In [2]:
import csv
import pandas as pd
pd.set_option('display.precision', 2)

%precision %.2f

with open('mpg.csv') as csvfile:
    mpg = list(csv.DictReader(csvfile))

#converting the csv file to a list of dictionaries, one per each column (?)
mpg[:3]

[{'': '1',
  'manufacturer': 'audi',
  'model': 'a4',
  'displ': '1.8',
  'year': '1999',
  'cyl': '4',
  'trans': 'auto(l5)',
  'drv': 'f',
  'cty': '18',
  'hwy': '29',
  'fl': 'p',
  'class': 'compact'},
 {'': '2',
  'manufacturer': 'audi',
  'model': 'a4',
  'displ': '1.8',
  'year': '1999',
  'cyl': '4',
  'trans': 'manual(m5)',
  'drv': 'f',
  'cty': '21',
  'hwy': '29',
  'fl': 'p',
  'class': 'compact'},
 {'': '3',
  'manufacturer': 'audi',
  'model': 'a4',
  'displ': '2',
  'year': '2008',
  'cyl': '4',
  'trans': 'manual(m6)',
  'drv': 'f',
  'cty': '20',
  'hwy': '31',
  'fl': 'p',
  'class': 'compact'}]

In [3]:
len(mpg)

234

In [4]:
#finding the columns of the CSV file using the key method

mpg[133].keys()

dict_keys(['', 'manufacturer', 'model', 'displ', 'year', 'cyl', 'trans', 'drv', 'cty', 'hwy', 'fl', 'class'])

# Finding average miles per galon in the city and in the highway:

In [5]:
sum(float(d['cty']) for d in mpg)/len(mpg)

16.86

In [6]:
sum(float(d['hwy']) for d in mpg )/len(mpg)

23.44

In [7]:
#we're specifying that we are looking for elements referenced by the keys in the dicts
#i.e. d is a dictinary in mpg, therefore we can write d['key']

cylinders = set( d['cyl'] for d in mpg )
cylinders

{'4', '5', '6', '8'}

In [8]:
#The following is not possible because the indices in a list (a list of dicts in this case) must be integers or slices

#mpg['cyl']

# Finding the average mpg by cylinder in the city

In [9]:
CtyMpgByCyl = []

for c in cylinders:
    summpg = 0
    cyltypecount = 0. 
#apparently I can initialize variables within the for. DISCLAIMER: it will "remain" until the iteration is over

    for d in mpg:
        if d['cyl'] == c:
            
            summpg += float(d['cty'])
            cyltypecount += 1

    CtyMpgByCyl.append((c , summpg/cyltypecount))

CtyMpgByCyl.sort(key=lambda x: x[0])


print(CtyMpgByCyl)
            
    

[('4', 21.012345679012345), ('5', 20.5), ('6', 16.21518987341772), ('8', 12.571428571428571)]

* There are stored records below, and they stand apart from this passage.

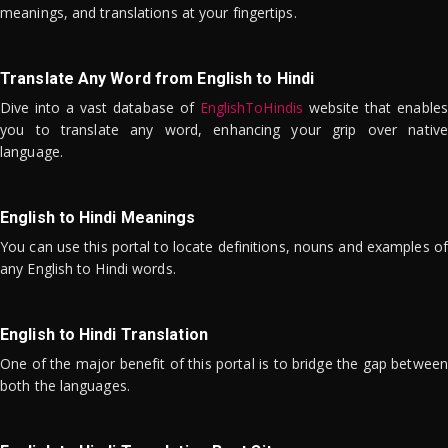
meanings, and translations at your fingertips.
Translate Any Word from English to Hindi
Dive into a vast database of
EnglishToHindis
website that enables
you to translate any word, enhancing your grip over native
language.
English to Hindi Meanings
You can use this portal to locate definitions, nouns and examples of
any English to Hindi words.
English to Hindi Translation
One of the major benefit of this portal is to bridge the gap between
both the languages.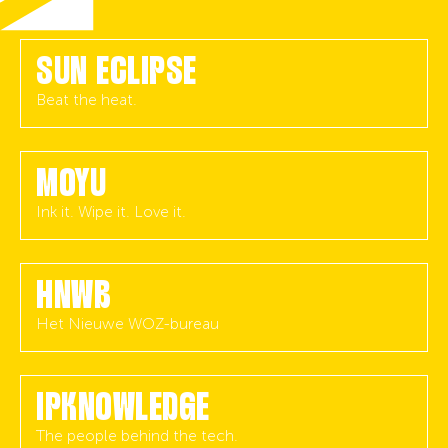
SUN ECLIPSE
Beat the heat.
MOYU
Ink it. Wipe it. Love it.
HNWB
Het Nieuwe WOZ-bureau
IPKNOWLEDGE
The people behind the tech.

# Finding the average mpg per classes

In [10]:
vehicleclasses = set(d['class'] for d in mpg)
vehicleclasses



{'2seater', 'compact', 'midsize', 'minivan', 'pickup', 'subcompact', 'suv'}

In [11]:
CtyMpgByClass = []


for vc in vehicleclasses:
    summpg = 0
    vc_count = 0

    for d in mpg:
        if d['class'] == vc:

            summpg += float(d['cty'])
            vc_count += 1

    CtyMpgByClass.append((vc, summpg/vc_count))

CtyMpgByClass.sort(key=lambda x: x[1])

CtyMpgByClass

[('pickup', 13.00),
 ('suv', 13.50),
 ('2seater', 15.40),
 ('minivan', 15.82),
 ('midsize', 18.76),
 ('compact', 20.13),
 ('subcompact', 20.37)]

# Functional programming and the map() function

In [15]:
people = ['Dr. Albert Einstein', 'Dr. Werner Heisenberg', 'Dr. Emily Noether']

def split_title_and_lastname(person):

    lastname = person.split()[-1]
    title = person.split()[0]

    return '{} {}'.format(title, lastname)

list(map(split_title_and_lastname, people))

['Dr. Einstein', 'Dr. Heisenberg', 'Dr. Noether']

# Lambdas as little functions

The cannot have too much complexity

In [18]:

first_lambda = lambda a, b, c : (a + b)*c

first_lambda(1, 2, 3)

9

In [19]:
people = ['Dr. Albert Einstein', 'Dr. Werner Heisenberg', 'Dr. Emily Noether']

def split_title_and_lastname(person):

    lastname = person.split()[-1]
    title = person.split()[0]

    return '{} {}'.format(title, lastname)

list(map(split_title_and_lastname, people))

['Dr. Einstein', 'Dr. Heisenberg', 'Dr. Noether']

In [None]:
#Converting the last function to a lambda function

FirstTry = lambda x : x.split()[0] + ' ' + x.split()[-1]

for person in people:
    print( split_title_and_lastname(person) == (lambda person : person.split()[0] + ' ' + person.split()[-1]) )

test = lambda person : person.split()[0] + ' ' + person.split()[-1]
print(test)

for person in people:
    print( split_title_and_lastname(person) == FirstTry(person))

print('2nd test')

list(map(split_title_and_lastname, people)) == list( map(FirstTry, people) )




# List comprehension

Compact form to create lists

In [43]:
even_numbers = []

for number in range(0, 101):
    if number % 2 == 0:
        even_numbers1.append(number)

print(even_numbers1)

[0, 2, 4, 6, 8, 10, 12, 14, 16, 18, 20, 22, 24, 26, 28, 30, 32, 34, 36, 38, 40, 42, 44, 46, 48, 50, 52, 54, 56, 58, 60, 62, 64, 66, 68, 70, 72, 74, 76, 78, 80, 82, 84, 86, 88, 90, 92, 94, 96, 98, 100]


In [46]:
compact_even= [number for number in range(0, 101) if (number%2 == 0)]

print(compact_even)

[0, 2, 4, 6, 8, 10, 12, 14, 16, 18, 20, 22, 24, 26, 28, 30, 32, 34, 36, 38, 40, 42, 44, 46, 48, 50, 52, 54, 56, 58, 60, 62, 64, 66, 68, 70, 72, 74, 76, 78, 80, 82, 84, 86, 88, 90, 92, 94, 96, 98, 100]


In [60]:
#example

def times_table1():
    lst = []

    for i in range(1, 10):
        for j in range(1,10):
            lst.append(i*j)

    return lst

times_table2 = [i*j for i in range(1,10) for j in range(1,10)]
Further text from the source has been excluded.